- **THE PROBLEM**
Return every line of the listing that includes the string "Heateq".

- **INPUT DATA**
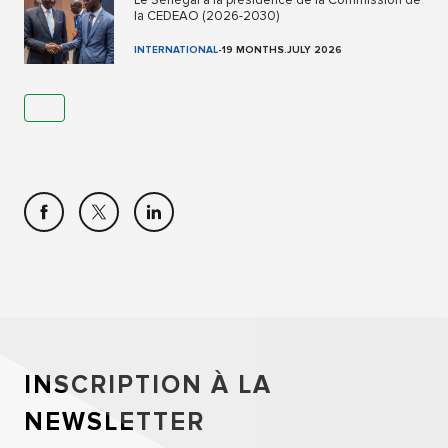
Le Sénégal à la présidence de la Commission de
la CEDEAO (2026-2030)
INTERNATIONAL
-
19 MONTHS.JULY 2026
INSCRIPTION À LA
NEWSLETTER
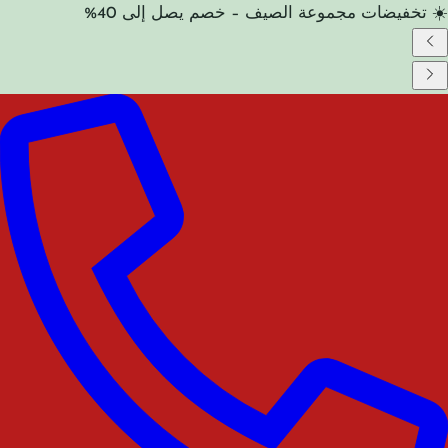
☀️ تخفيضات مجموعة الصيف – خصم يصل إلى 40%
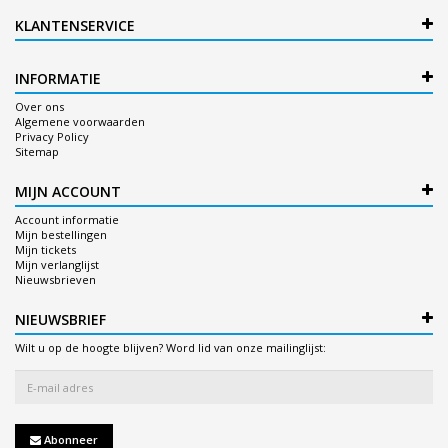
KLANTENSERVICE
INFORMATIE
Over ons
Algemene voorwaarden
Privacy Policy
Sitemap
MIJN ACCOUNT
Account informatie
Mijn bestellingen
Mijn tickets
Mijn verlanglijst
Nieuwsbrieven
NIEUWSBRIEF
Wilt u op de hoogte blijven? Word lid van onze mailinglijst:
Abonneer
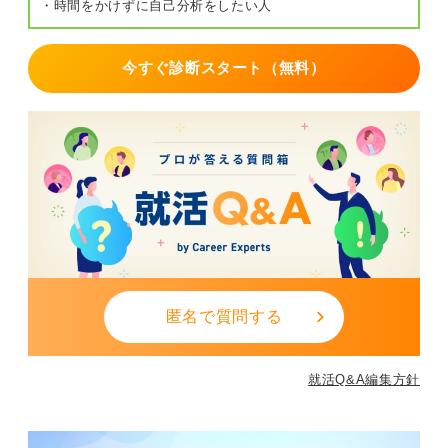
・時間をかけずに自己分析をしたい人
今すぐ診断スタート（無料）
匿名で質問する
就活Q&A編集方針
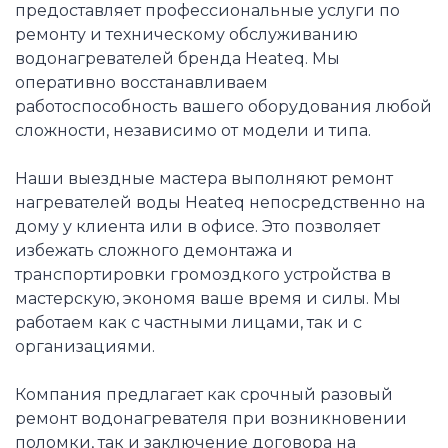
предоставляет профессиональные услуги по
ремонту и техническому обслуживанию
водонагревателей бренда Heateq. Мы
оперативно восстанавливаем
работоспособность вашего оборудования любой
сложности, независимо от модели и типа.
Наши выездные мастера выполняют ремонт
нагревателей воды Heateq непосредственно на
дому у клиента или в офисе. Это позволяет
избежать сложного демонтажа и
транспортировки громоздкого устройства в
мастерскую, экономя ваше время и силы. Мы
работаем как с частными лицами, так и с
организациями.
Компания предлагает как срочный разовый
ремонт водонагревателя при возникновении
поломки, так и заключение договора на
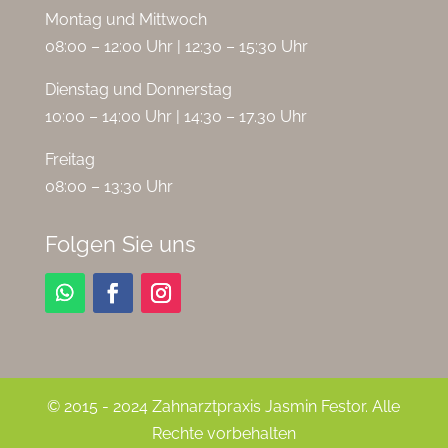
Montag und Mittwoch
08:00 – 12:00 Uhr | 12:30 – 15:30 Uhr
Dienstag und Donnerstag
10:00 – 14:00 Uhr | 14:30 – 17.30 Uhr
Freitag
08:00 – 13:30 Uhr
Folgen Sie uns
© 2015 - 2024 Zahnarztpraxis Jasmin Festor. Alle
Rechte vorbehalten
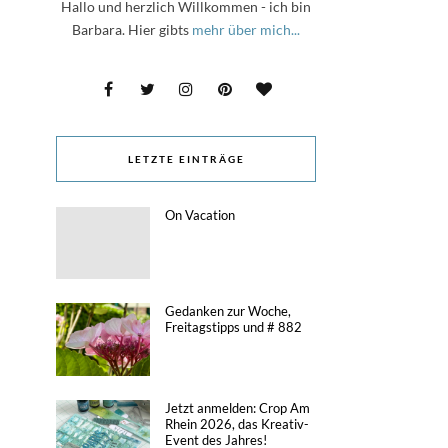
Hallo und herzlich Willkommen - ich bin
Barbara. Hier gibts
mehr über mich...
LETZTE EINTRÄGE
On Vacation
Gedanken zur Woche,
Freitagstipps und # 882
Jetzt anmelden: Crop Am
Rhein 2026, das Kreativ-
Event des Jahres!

* * *

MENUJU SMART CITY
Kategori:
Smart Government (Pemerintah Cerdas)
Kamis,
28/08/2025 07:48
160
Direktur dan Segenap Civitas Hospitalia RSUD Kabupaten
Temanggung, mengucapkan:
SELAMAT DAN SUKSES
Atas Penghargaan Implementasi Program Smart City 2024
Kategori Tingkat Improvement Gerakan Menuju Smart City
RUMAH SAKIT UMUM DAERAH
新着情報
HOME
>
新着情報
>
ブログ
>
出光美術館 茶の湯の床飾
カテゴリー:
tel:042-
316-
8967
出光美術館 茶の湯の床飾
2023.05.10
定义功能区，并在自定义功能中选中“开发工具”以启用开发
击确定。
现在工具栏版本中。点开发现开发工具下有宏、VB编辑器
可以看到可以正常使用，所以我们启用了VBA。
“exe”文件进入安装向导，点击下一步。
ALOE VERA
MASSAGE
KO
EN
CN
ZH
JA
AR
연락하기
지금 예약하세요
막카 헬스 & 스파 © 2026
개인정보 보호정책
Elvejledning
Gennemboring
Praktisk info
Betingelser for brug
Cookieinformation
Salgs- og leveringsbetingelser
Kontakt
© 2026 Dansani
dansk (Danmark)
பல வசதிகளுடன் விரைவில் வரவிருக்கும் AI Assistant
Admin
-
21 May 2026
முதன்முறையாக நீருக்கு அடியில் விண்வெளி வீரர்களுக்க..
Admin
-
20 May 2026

- **YOUR SOLUTION**
водонагревателей бренда Heateq. Мы
нагревателей воды Heateq непосредственно на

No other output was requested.